University of Georgia football coach Mark Richt, left, signs an autograph for Paul Handmacher, middle, while he chats with UGA men’s basketball coach Mark Fox on Monday at UGA Day at the Gwinnett Center in Duluth. (Staff Photo: Keith Farner)
DULUTH — On the eve of reporting day for football season at the University of Georgia, one fan had a particularly difficult time moving on from last year’s SEC Championship loss to Alabama.
The woman said she didn’t enjoy watching the result, and as she finished her question about motivation for this season, football coach Mark Richt said his mother called him the night before and had the same feeling.
“She’s still crying,” Richt said. “Somewhere along the way, you’ve got to let it go. Move on.”
Before a room of about 325 Bulldog fans, Richt, men’s basketball coach Mark Fox, baseball coach Scott Stricklin and President Jere Morehead spoke to members of the metro Atlanta Chapter of the UGA Alumni Association. The event at the Gwinnett Center on Monday evening signaled the end of the offseason tour of visits with alumni associations across the country.
Morehead trumpeted a recent Rhodes Scholar from UGA, as well as several new deans on campus and the strongest incoming freshman class to date. But Morehead also said the university needs more private giving to close gaps it has with schools it compares itself with, such as the University of Florida, the University of North Carolina and the University of Virginia.

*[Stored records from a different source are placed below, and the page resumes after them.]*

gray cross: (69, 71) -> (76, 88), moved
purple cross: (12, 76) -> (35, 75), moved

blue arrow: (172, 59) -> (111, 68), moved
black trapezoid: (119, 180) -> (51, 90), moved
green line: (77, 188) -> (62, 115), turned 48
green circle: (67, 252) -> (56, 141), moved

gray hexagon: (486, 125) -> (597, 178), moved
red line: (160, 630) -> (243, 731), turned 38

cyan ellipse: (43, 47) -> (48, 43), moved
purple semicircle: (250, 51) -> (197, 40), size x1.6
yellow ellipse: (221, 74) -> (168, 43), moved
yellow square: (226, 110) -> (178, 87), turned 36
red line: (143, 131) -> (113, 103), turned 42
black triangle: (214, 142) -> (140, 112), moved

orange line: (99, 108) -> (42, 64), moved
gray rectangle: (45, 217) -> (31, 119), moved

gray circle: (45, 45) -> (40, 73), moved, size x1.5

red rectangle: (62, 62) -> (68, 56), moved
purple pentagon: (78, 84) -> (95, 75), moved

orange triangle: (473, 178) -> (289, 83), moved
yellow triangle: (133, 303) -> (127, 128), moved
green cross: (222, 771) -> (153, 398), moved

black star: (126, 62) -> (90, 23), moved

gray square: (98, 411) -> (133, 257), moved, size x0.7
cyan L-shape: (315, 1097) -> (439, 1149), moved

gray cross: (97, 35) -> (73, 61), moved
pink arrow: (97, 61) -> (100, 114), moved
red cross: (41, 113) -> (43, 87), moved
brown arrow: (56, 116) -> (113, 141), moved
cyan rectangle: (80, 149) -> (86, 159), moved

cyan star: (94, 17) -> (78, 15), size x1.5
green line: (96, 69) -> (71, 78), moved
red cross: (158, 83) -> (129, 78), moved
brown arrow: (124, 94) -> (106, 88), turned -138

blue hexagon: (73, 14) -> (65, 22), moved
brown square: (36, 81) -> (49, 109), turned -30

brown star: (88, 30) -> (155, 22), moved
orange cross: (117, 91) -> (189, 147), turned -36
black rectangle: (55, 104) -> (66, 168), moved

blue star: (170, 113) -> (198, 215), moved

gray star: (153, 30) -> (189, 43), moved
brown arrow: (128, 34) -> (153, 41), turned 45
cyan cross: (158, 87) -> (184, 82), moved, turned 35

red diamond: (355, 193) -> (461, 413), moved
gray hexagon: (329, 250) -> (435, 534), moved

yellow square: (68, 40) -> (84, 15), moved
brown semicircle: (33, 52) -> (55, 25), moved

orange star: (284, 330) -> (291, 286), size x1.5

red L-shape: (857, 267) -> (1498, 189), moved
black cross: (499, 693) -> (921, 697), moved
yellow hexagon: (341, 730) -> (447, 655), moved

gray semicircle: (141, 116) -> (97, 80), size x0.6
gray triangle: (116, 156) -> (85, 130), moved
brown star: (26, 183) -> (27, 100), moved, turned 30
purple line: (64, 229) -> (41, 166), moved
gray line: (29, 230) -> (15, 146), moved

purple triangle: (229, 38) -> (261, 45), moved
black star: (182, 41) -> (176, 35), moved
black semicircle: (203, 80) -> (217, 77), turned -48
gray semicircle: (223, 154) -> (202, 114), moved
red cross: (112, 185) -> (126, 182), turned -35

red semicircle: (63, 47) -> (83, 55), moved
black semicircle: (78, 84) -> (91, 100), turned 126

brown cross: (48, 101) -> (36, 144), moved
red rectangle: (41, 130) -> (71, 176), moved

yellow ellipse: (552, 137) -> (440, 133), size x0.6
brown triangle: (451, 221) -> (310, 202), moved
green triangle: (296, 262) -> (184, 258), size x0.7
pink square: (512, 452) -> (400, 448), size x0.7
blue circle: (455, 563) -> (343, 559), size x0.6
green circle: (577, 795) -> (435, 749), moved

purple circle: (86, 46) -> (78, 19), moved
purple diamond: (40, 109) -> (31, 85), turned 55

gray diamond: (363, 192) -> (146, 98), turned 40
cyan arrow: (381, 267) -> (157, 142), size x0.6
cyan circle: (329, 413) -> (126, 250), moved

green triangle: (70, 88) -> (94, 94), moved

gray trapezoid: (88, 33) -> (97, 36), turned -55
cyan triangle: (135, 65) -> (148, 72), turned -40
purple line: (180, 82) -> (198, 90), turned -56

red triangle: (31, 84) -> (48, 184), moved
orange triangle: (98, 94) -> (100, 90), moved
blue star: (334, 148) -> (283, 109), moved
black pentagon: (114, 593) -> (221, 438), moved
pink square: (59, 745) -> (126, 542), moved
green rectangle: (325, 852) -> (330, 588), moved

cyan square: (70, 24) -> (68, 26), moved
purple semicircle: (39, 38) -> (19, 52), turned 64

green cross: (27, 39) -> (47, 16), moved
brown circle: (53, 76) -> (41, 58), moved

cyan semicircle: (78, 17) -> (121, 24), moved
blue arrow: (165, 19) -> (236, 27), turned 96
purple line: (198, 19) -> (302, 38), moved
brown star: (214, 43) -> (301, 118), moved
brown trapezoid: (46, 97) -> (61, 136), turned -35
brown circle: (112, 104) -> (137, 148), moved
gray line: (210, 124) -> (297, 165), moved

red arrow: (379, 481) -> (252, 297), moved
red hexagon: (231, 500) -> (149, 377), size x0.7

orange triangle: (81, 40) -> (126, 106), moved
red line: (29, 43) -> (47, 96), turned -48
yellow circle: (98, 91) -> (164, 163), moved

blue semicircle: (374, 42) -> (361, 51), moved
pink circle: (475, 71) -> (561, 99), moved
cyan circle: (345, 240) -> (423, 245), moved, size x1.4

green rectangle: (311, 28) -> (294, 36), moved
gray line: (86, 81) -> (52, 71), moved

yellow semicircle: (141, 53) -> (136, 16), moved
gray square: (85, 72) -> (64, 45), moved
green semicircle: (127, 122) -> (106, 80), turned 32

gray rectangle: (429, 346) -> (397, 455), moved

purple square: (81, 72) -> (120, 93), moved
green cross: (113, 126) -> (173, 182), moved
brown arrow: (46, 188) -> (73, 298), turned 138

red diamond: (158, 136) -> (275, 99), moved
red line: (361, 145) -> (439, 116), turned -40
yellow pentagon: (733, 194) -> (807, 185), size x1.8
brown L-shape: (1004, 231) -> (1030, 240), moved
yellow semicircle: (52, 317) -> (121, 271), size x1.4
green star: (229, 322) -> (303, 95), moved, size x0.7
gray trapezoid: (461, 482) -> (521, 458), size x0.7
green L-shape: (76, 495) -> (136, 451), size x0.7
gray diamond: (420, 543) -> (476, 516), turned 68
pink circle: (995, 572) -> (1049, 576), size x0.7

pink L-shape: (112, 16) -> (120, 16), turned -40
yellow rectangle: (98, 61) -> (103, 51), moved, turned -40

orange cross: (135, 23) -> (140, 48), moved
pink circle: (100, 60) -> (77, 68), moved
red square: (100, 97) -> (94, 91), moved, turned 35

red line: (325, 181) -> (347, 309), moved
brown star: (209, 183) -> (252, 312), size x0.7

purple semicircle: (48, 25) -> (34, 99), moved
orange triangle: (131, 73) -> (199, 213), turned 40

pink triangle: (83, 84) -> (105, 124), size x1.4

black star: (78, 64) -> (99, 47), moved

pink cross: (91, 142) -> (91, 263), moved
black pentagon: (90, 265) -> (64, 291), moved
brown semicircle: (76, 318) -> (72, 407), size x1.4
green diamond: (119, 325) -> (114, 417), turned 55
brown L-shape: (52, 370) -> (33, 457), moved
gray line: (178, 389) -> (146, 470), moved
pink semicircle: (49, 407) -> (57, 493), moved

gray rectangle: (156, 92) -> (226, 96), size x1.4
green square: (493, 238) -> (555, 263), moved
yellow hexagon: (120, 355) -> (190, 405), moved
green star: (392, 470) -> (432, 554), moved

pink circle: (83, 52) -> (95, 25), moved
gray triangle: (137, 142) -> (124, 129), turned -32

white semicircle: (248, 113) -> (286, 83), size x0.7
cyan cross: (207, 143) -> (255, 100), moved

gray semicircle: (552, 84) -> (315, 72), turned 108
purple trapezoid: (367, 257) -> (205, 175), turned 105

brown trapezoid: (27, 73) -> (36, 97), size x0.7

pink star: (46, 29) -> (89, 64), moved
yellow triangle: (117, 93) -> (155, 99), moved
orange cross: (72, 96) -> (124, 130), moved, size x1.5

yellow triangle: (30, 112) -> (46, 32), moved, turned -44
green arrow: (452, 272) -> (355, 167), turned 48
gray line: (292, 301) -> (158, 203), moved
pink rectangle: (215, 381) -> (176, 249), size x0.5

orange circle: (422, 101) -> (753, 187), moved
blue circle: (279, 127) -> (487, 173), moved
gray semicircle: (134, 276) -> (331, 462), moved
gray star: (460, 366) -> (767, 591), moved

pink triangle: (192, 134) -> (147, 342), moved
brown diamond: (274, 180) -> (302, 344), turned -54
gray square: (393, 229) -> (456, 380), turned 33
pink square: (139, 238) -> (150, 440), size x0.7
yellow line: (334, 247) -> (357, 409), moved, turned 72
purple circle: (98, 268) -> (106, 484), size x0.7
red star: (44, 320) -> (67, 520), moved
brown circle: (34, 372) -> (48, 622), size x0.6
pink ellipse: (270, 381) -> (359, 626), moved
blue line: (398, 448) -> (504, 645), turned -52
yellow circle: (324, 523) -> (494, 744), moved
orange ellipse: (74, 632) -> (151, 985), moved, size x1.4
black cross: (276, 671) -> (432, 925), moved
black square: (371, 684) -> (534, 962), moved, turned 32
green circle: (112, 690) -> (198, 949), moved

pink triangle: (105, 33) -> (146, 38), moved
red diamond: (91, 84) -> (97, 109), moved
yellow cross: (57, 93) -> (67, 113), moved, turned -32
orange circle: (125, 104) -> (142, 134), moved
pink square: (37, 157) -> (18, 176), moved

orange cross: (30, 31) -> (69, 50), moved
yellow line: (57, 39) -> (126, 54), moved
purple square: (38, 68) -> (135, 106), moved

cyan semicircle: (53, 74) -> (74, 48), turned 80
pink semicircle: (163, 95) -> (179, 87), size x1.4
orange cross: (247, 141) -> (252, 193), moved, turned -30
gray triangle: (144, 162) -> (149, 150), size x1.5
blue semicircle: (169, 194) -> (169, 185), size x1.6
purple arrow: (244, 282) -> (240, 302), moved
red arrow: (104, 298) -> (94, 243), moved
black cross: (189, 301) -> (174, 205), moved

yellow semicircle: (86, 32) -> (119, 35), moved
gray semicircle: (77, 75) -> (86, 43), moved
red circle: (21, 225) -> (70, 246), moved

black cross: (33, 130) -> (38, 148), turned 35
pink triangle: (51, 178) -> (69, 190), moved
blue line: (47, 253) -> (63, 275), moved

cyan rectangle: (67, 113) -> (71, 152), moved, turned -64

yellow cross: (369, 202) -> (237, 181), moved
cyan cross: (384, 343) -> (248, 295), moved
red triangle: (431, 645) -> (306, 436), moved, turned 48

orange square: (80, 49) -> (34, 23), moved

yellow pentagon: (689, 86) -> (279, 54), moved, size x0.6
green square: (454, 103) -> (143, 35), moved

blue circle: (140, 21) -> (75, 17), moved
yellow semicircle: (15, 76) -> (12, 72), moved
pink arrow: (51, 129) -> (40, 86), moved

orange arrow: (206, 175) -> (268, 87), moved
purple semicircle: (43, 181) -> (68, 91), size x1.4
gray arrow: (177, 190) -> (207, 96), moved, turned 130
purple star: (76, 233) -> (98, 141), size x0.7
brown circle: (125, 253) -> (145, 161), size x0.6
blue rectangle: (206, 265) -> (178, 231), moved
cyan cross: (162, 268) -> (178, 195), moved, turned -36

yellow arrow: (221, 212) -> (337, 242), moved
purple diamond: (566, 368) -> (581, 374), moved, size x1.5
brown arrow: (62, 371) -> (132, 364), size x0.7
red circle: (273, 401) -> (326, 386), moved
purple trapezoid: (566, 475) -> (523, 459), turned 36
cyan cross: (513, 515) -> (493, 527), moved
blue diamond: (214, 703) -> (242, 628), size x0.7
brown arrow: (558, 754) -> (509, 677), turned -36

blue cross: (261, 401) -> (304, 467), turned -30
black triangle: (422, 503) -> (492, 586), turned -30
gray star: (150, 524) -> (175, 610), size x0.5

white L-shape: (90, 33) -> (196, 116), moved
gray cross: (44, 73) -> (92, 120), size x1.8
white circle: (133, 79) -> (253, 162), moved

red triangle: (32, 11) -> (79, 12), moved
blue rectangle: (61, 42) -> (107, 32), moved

Before the dinner and question-and-answer program, Richt told reporters that Kolton Houston, a former Buford High standout recently reinstated by the NCAA, could see time at offensive guard or offensive tackle. Houston, who tested positive for a performance-enhancing drug following shoulder surgery in high school, suffered a three-year struggle with eligibility issues even though UGA trainers documented that he never took the drug while in college.
Now with clearance to play, Richt told the crowd that Houston would probably enjoy getting “chewed” out by offensive line coach Will Friend, so he could be one of the guys.
“I think he’s in good enough condition,” Richt said. “Every time he has competed in the spring we’re optimistic about him being ready in the fall. I think he finished the two springs he got reps in as a No. 1 guy somewhere along the line, in the top five. Will he start? I don’t know, but I really believe he’ll play this year. Maybe a good bit.”
Houston is one of 11 Georgia players from Gwinnett.
“We love recruiting this area, and the guys have been good to us,” Richt said. “It’s good for us to come to our fans for all the time they come to us.”
Richt didn’t clarify the status of kicker Marshall Morgan, who was arrested earlier this summer for boating under the influence,
“We’ll, we’ll just have to let you know,” he said. “I can’t say anything on that right now.”
As for players returning from ACL injuries, Richt said wide receiver Tramel Terry is getting comfortable, while wide receiver Michael Bennett “looks phenomenal.” With a shoulder injury, linebacker Devin Bellamy could be limited at the beginning of practice, Richt said, while there wasn’t an update on the academic issues for offensive lineman Austin Long.
Near the end of the event, Richt fielded a question from a fan who referenced a player from LSU failing multiple drug tests, and whether a perceived competitive disadvantage would be leveled in that area.
Richt stood up from his chair and began a passionate defense of his program’s discipline policy.
“I don’t want our guys to smoke marijuana. I don’t want our guys to do anything illegal. I don’t want our guys to do anything that they shouldn’t be doing,” he said. “So when you have policies that have a lot of teeth to it … The No. 1 thing our guys want is what? They want playing time. Well if I take that away from them, then that might teach the lesson a little bit better than not.”
Richt then added that he wished other programs would revise their policy so it was more in line with Georgia’s.
“I’d love if everybody had the same level playing ground,” he said. “That would be great. But I don’t think we should go towards them to get a level playing field. I’d rather they come to us.”